» EXERCISE INSTRUCTIONS: Select and reproduce each line of the listing below that bears the string "information".

DATA FOR ANALYSIS: Begin

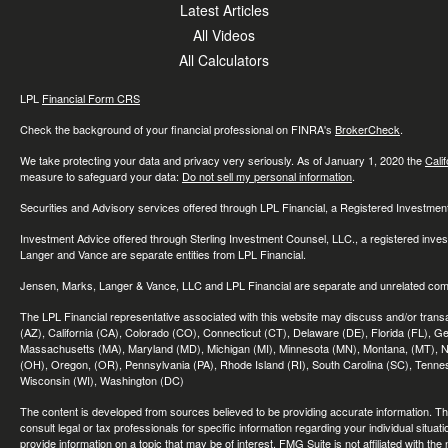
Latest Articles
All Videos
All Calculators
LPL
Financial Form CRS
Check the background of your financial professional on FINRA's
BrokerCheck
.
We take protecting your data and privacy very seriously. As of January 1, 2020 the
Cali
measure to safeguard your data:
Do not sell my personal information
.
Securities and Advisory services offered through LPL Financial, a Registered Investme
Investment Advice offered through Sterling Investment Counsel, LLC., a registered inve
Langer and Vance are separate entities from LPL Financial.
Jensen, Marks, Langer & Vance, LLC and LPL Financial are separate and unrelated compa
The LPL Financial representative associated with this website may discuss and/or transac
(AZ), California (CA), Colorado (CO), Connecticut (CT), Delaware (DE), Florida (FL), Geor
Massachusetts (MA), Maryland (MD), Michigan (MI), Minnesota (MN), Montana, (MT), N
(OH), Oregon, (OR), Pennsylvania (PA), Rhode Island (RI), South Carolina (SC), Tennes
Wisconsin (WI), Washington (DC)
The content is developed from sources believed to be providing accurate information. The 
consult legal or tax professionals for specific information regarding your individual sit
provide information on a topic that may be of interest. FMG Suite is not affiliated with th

DATA FOR ANALYSIS: End
DATA FOR ANALYSIS: Begin

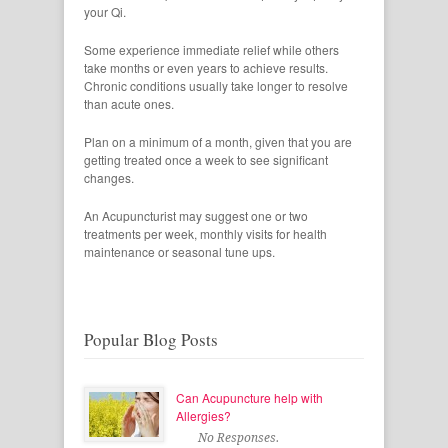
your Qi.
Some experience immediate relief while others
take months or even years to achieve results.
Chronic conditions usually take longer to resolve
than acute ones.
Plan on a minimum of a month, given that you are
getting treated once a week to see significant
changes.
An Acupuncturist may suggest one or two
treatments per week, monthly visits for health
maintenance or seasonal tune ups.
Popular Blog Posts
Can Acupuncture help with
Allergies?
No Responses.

DATA FOR ANALYSIS: End

» FINISHED EXERCISE:
Do not sell my personal information
The content is developed from sources believed to be providing accurate information. The 
consult legal or tax professionals for specific information regarding your individual sit
provide information on a topic that may be of interest. FMG Suite is not affiliated with th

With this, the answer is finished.